In this paper we propose an alternative keyword search mechanism for Wikipedia, designed as a prototype solution towards factoid questions answering. The method considers relations between articles for finding the best matching article. Unlike the standard Wikipedia search engine and also Google engine, which search the articles content independently, requiring the entire query to be satisfied by a single article, the proposed system is intended to solve queries by employing information contained in multiple articles. Although still a keyword search, the method can be further employed in natural language questions answering, when accompanied with a question processing module. The method assumes that queries are formulated in a form of a list of Wikipedia articles. The possible solutions are then evaluated, however not by attempting to understand the meaning of the text, but by a simple method of estimating the distance between articles by measuring articles’ references or appearances in other articles, leading finally to returning a single article as an answer for the query.

Keywords

natural language processing, search engine, semi-structured text, open-domain questions

INTRODUCTION

The transition from keyword-based search to natural language questions answering has been long awaited, and even though more and more often it is announced to be finally achieved, it is in fact still unavailable. While the modern natural language solutions are trying to gain trust and become popular, keyword search dominates most of the querying systems. It also applies to Wikipedia, which in the meantime has become a huge and powerful base of knowledge. Wikipedia is therefore a great source of information for question answering systems, and thereby searching Wikipedia for particular information becomes highly interesting and important task. Efficient search engine is obviously also important for regular users.

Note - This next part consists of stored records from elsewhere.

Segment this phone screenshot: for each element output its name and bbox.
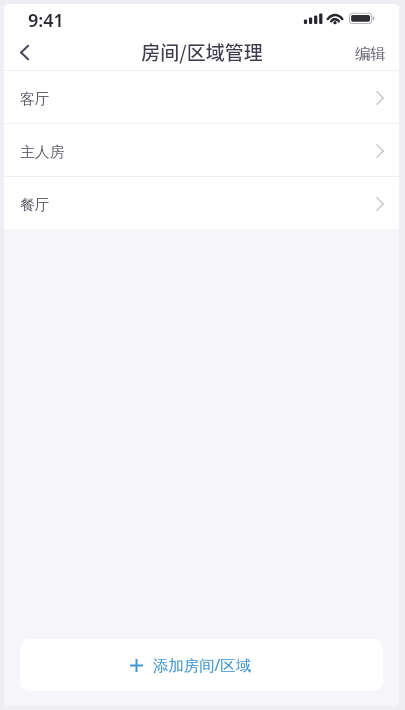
button[interactable]: 主人房 xyxy=(4,124,399,176)
staticText: 主人房 xyxy=(20,143,65,162)
staticText: 编辑 xyxy=(355,44,386,63)
button[interactable]: 编辑 xyxy=(339,38,399,69)
staticText: 9:41 xyxy=(28,8,64,33)
button[interactable]: 添加房间/区域 xyxy=(20,639,383,691)
button[interactable]: Back xyxy=(4,36,46,70)
button[interactable]: 客厅 xyxy=(4,71,399,123)
staticText: 添加房间/区域 xyxy=(153,655,252,676)
staticText: 餐厅 xyxy=(20,196,50,215)
button[interactable]: 餐厅 xyxy=(4,177,399,229)
staticText: 客厅 xyxy=(20,90,50,109)
staticText: 房间/区域管理 xyxy=(141,38,263,66)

At the same time, the standard Wikipedia keyword search engine remains a solid but simple solution. And the search is in fact an non-trivial problem. Although Wikipedia articles in many case have a form of unstructured text, there is also well structured content of infoboxes that can be extensively utilized. Also, Wikipedia contains a great net of links between articles. All of this information should be considered by an efficient search engine. The Wikipedia search systems remains simple in a sense that it attempts to match the articles independently to the entire query at once. The structure of Wikipedia, however, opens a possibility of finding matching articles not only basing on their own content, but also basing on the content of articles closely related to them. In that sense, a query can be satisfied by a group of related articles. In the presented method we attempt to follow this approach.

RELATED WORK

Other approaches for alternative Wikipedia searches were already proposed. Some of them introduce new techniques for querying Wikipedia. Hahn et al. [1] presented a faceted search system based on DBpedia. Yan et al. [2] also used faceted approach in order to provide better browsing of search results. Hu et al. proposed a search results re-ranking system considering the quality of articles [3]. Boi´nski and Brzeski presented a facts extraction method for Polish Wikipieda [4]. Szyma´nski, in turn, presented systems for Wikipedia search results clustering [5] and articles categorization [6]. Wikipedia is also widely utilized as a knowledge base for question answering systems. Recently, Ryu et al. presented a thorough approach for question answering employing article infoboxes, content, structure, category structure and definitions [7]. Interesting work was also presented by Chu-Carroll and Fan, who utilized Wikipedia data for generating candidate answers for open-domain questions [8].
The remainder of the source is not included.